Am Nachmittag schweben wir mit der Telepherique de l'Aiguille du Midi hinauf auf den spitzen Sporn hoch über Chamonix. Col della Brenva Dort halten wir uns nicht lange auf, bewaffnen uns mit Steigeisen und Pickel und gehen den schmalen, wolkenverhangenen Grat hinab. Nach einer guten halben Stunde erreichen wir im Gegenanstieg das Refuge des Cosmiques. Wir werden in der hübschen Hütte freundlich empfangen und verbringen einen gemütlichen Abend inklusive Fußball-WM-Endspiel-Atmosphäre.

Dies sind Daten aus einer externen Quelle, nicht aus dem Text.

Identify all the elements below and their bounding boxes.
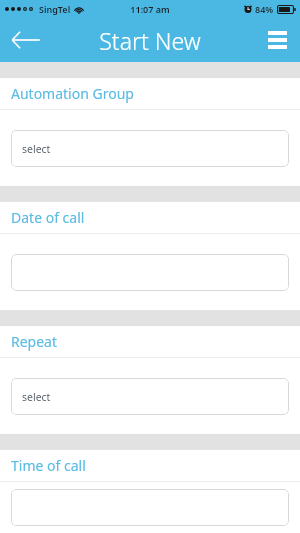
button[interactable]: Menu (254, 18, 300, 62)
staticText: Repeat (11, 332, 58, 351)
staticText: SingTel (39, 3, 71, 15)
button[interactable]: select (11, 130, 289, 167)
staticText: Date of call (11, 208, 85, 227)
button[interactable]: Repeat (0, 326, 300, 357)
staticText: 11:07 am (130, 3, 170, 15)
button[interactable]: Time of call (0, 450, 300, 481)
button[interactable]: Back (0, 18, 52, 62)
button[interactable]: Automation Group (0, 78, 300, 109)
button[interactable]: select (11, 378, 289, 415)
button[interactable] (11, 254, 289, 291)
staticText: Start New (99, 25, 201, 56)
staticText: Automation Group (11, 84, 134, 103)
staticText: select (22, 142, 51, 156)
button[interactable]: Date of call (0, 202, 300, 233)
staticText: Time of call (11, 456, 86, 475)
staticText: select (22, 390, 51, 404)
staticText: 84% (255, 3, 274, 15)
button[interactable] (11, 489, 289, 526)
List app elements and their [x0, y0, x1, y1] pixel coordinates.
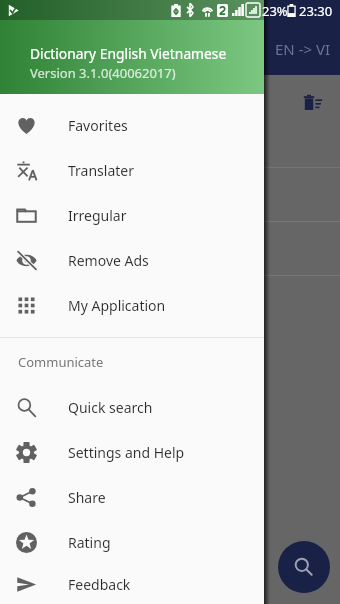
button[interactable]: Settings and Help — [0, 430, 264, 475]
staticText: Dictionary English Vietnamese — [30, 44, 227, 63]
staticText: 23% — [262, 2, 288, 20]
button[interactable]: My Application — [0, 283, 264, 328]
staticText: Communicate — [18, 353, 104, 371]
staticText: Share — [68, 488, 106, 507]
button[interactable]: Quick search — [0, 385, 264, 430]
button[interactable]: Favorites — [0, 103, 264, 148]
staticText: Translater — [68, 161, 134, 180]
staticText: Settings and Help — [68, 443, 185, 462]
staticText: My Application — [68, 296, 166, 315]
staticText: Rating — [68, 533, 111, 552]
staticText: Remove Ads — [68, 251, 149, 270]
button[interactable]: Feedback — [0, 565, 264, 604]
staticText: Favorites — [68, 116, 128, 135]
button[interactable]: Irregular — [0, 193, 264, 238]
button[interactable]: Share — [0, 475, 264, 520]
staticText: Quick search — [68, 398, 153, 417]
button[interactable]: Remove Ads — [0, 238, 264, 283]
button[interactable]: Search — [278, 541, 330, 593]
staticText: Irregular — [68, 206, 127, 225]
button[interactable]: Rating — [0, 520, 264, 565]
staticText: EN -> VI — [275, 39, 331, 59]
staticText: Feedback — [68, 575, 131, 594]
button[interactable]: Translater — [0, 148, 264, 193]
staticText: 23:30 — [299, 2, 333, 20]
button[interactable]: Delete history — [298, 88, 328, 118]
staticText: Version 3.1.0(40062017) — [30, 64, 176, 82]
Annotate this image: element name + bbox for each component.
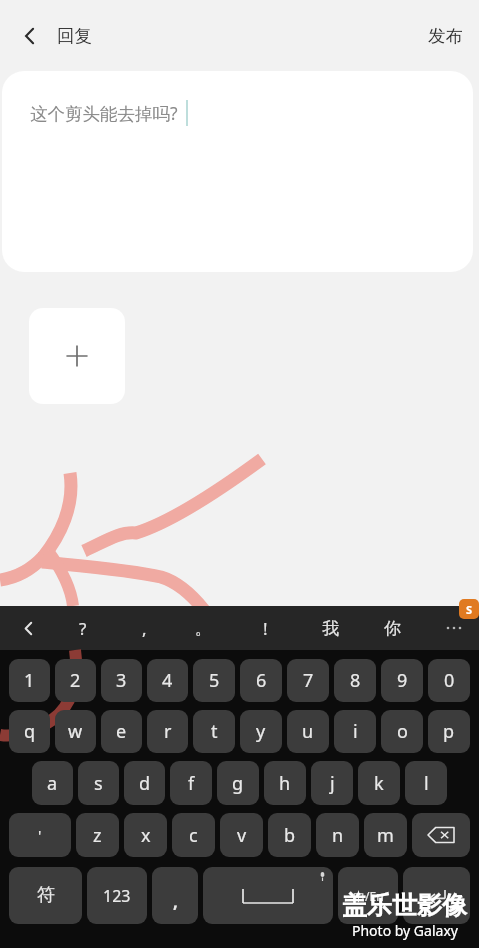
button[interactable]: 8: [334, 659, 376, 702]
button[interactable]: 7: [287, 659, 329, 702]
button[interactable]: Add attachment: [29, 308, 125, 404]
staticText: 8: [350, 668, 361, 693]
button[interactable]: v: [220, 813, 263, 857]
button[interactable]: More: [434, 608, 474, 648]
button[interactable]: p: [428, 710, 470, 753]
button[interactable]: 符: [9, 867, 82, 924]
button[interactable]: z: [76, 813, 119, 857]
button[interactable]: q: [9, 710, 50, 753]
staticText: 1: [24, 668, 35, 693]
button[interactable]: c: [172, 813, 215, 857]
button[interactable]: Back: [8, 14, 52, 58]
staticText: 7: [303, 668, 314, 693]
button[interactable]: Backspace: [412, 813, 470, 857]
staticText: y: [256, 719, 266, 744]
button[interactable]: x: [124, 813, 167, 857]
staticText: 3: [116, 668, 127, 693]
button[interactable]: a: [32, 761, 73, 805]
staticText: h: [279, 771, 291, 796]
button[interactable]: !: [243, 606, 287, 650]
button[interactable]: ,: [152, 867, 198, 924]
button[interactable]: Samsung keyboard: [459, 599, 479, 619]
button[interactable]: 5: [193, 659, 235, 702]
staticText: 你: [384, 618, 401, 639]
button[interactable]: s: [78, 761, 119, 805]
staticText: S: [466, 602, 473, 617]
button[interactable]: r: [147, 710, 188, 753]
staticText: 6: [256, 668, 267, 693]
staticText: i: [353, 719, 358, 744]
button[interactable]: 你: [370, 606, 414, 650]
staticText: d: [139, 771, 151, 796]
staticText: 123: [103, 885, 131, 907]
staticText: ': [38, 825, 42, 845]
button[interactable]: m: [364, 813, 407, 857]
staticText: m: [377, 823, 394, 848]
button[interactable]: 中/En: [338, 867, 398, 924]
staticText: c: [189, 823, 198, 848]
staticText: s: [94, 771, 103, 796]
button[interactable]: e: [101, 710, 142, 753]
staticText: 0: [444, 668, 455, 693]
button[interactable]: k: [358, 761, 400, 805]
button[interactable]: Previous: [8, 608, 48, 648]
button[interactable]: h: [264, 761, 306, 805]
button[interactable]: Enter: [403, 867, 470, 924]
staticText: 。: [195, 618, 212, 639]
button[interactable]: ,: [122, 606, 166, 650]
button[interactable]: Space: [203, 867, 333, 924]
button[interactable]: 发布: [412, 13, 479, 59]
button[interactable]: d: [124, 761, 165, 805]
button[interactable]: j: [311, 761, 353, 805]
staticText: 4: [162, 668, 173, 693]
staticText: 发布: [428, 25, 463, 47]
staticText: 2: [70, 668, 81, 693]
staticText: r: [164, 719, 172, 744]
staticText: !: [263, 617, 268, 640]
button[interactable]: 1: [9, 659, 50, 702]
button[interactable]: 0: [428, 659, 470, 702]
staticText: o: [397, 719, 408, 744]
staticText: 我: [322, 618, 339, 639]
staticText: t: [211, 719, 218, 744]
staticText: g: [232, 771, 244, 796]
button[interactable]: n: [316, 813, 359, 857]
button[interactable]: ?: [61, 606, 105, 650]
staticText: p: [443, 719, 455, 744]
staticText: 中/En: [353, 888, 384, 904]
staticText: 符: [37, 884, 55, 907]
staticText: f: [188, 771, 195, 796]
button[interactable]: f: [170, 761, 212, 805]
staticText: ,: [173, 890, 178, 913]
button[interactable]: w: [55, 710, 96, 753]
staticText: 5: [209, 668, 220, 693]
button[interactable]: t: [193, 710, 235, 753]
button[interactable]: l: [405, 761, 447, 805]
button[interactable]: 。: [181, 606, 225, 650]
staticText: 这个剪头能去掉吗?: [30, 101, 178, 125]
button[interactable]: u: [287, 710, 329, 753]
button[interactable]: 这个剪头能去掉吗?: [2, 71, 473, 272]
button[interactable]: i: [334, 710, 376, 753]
button[interactable]: g: [217, 761, 259, 805]
staticText: 回复: [57, 25, 92, 47]
staticText: b: [284, 823, 296, 848]
staticText: 9: [397, 668, 408, 693]
button[interactable]: 6: [240, 659, 282, 702]
staticText: l: [424, 771, 429, 796]
button[interactable]: 3: [101, 659, 142, 702]
button[interactable]: 我: [308, 606, 352, 650]
button[interactable]: o: [381, 710, 423, 753]
staticText: Photo by Galaxy: [352, 921, 458, 940]
button[interactable]: b: [268, 813, 311, 857]
button[interactable]: 2: [55, 659, 96, 702]
button[interactable]: y: [240, 710, 282, 753]
staticText: z: [93, 823, 102, 848]
staticText: q: [24, 719, 36, 744]
button[interactable]: 4: [147, 659, 188, 702]
staticText: k: [374, 771, 384, 796]
button[interactable]: ': [9, 813, 71, 857]
staticText: u: [302, 719, 314, 744]
button[interactable]: 9: [381, 659, 423, 702]
button[interactable]: 123: [87, 867, 147, 924]
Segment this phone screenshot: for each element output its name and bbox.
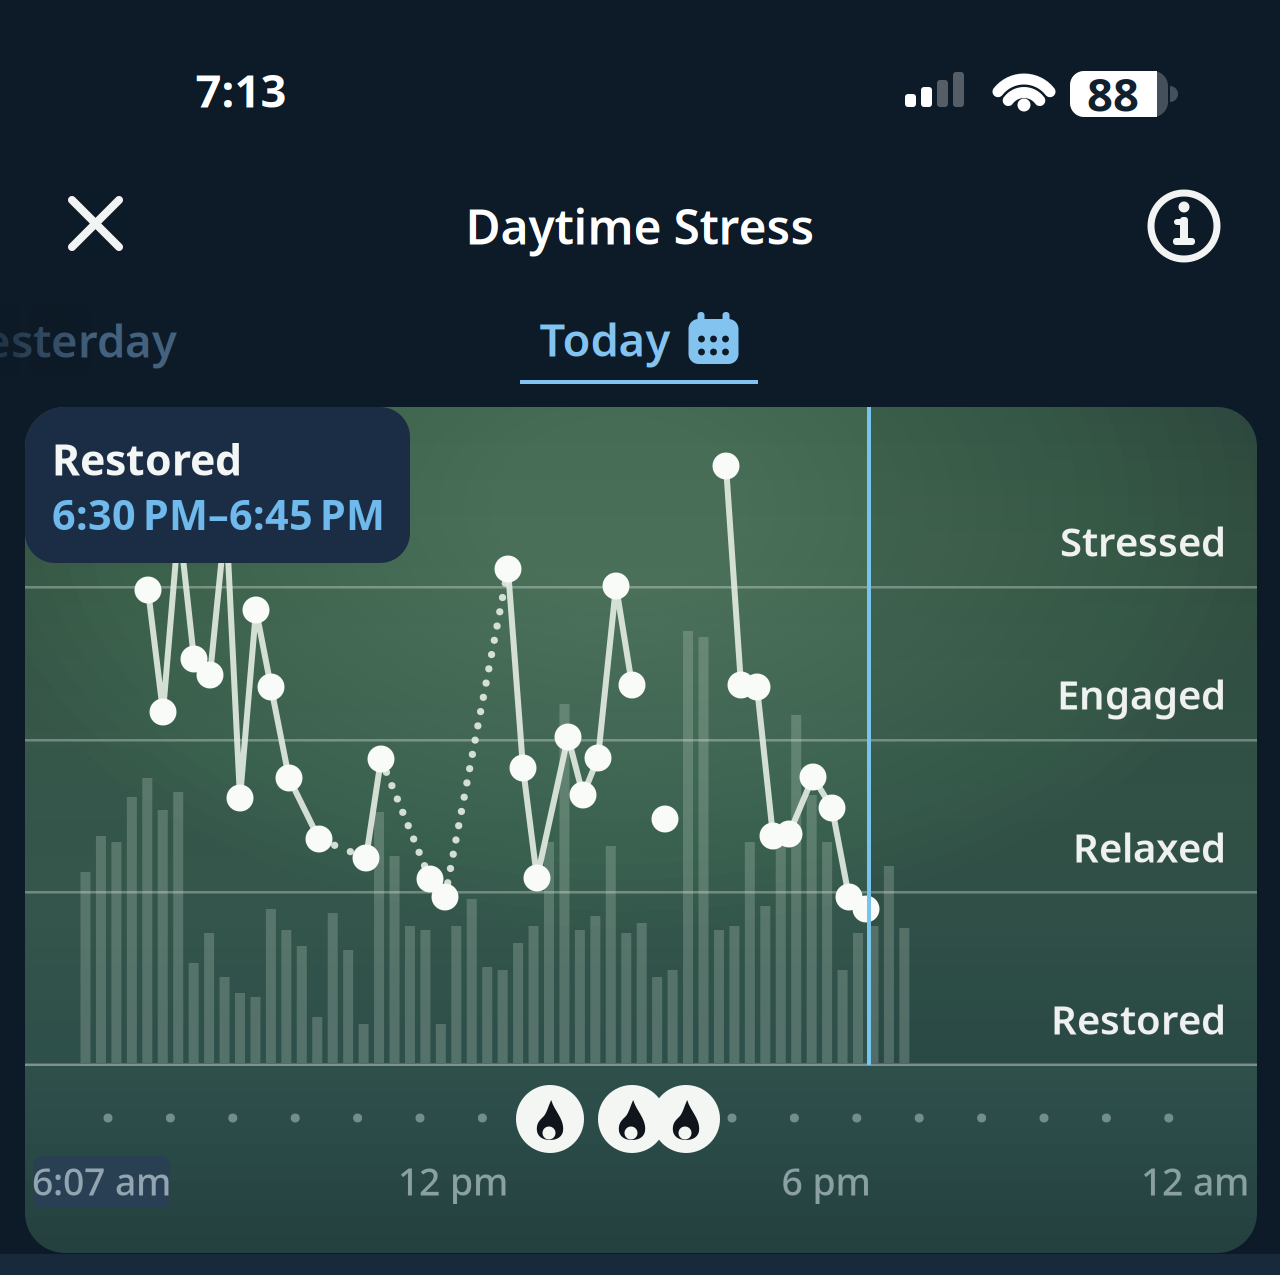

Nachts um halb eins beginnen die beiden Japaner, sich anzuziehen. Nur kurz danach folgen die Polen, die Holländer und die Italiener. Also ist auch für uns die Nacht vorbei. Punkt eins öffnet das Frühstücksbüffet, aber wir haben kaum Hunger, halten uns an Kaffee und Fruchtsaft. Noch vor zwei Uhr stehen wir angeseilt im Licht der Stirnlampen vor der Hütte. Ich fühle mich fit und voller Tatendrang. Vorbei sind die Fragen und Ängste der vergangenen Tage: Wie wird das Wetter? Wird mein im letzten Winter gebrochener und verschraubter Knöchel halten? Wird die Kondition reichen? Wird uns die Höhe zu schaffen machen?
Mont Blanc vom Brenvasattel Also auf geht's, das heißt zunächst einmal abwärts zum Col du Midi. Von hier beginnt der Anstieg hinauf zur Schulter des Mont Blanc du Tacul. Auf steilem Weg, mit Seilschaften vor und hinter uns, geht es aufwärts. Doch plötzlich müssen wir uns eine steile Firnflanke hinaufhacken. In der Finsternis kann ich nicht feststellen, ob dies der Normalweg oder eine Abkürzung ist. Schließlich wird es etwas flacher, wir passieren einige Seracs und nach anderthalber Stunde stehen wir auf der Schulter des Mont Blanc du Tacul. Noch ist es dunkel, aber der Blick hinunter auf die Lichter von Chamonix ist beeindruckend.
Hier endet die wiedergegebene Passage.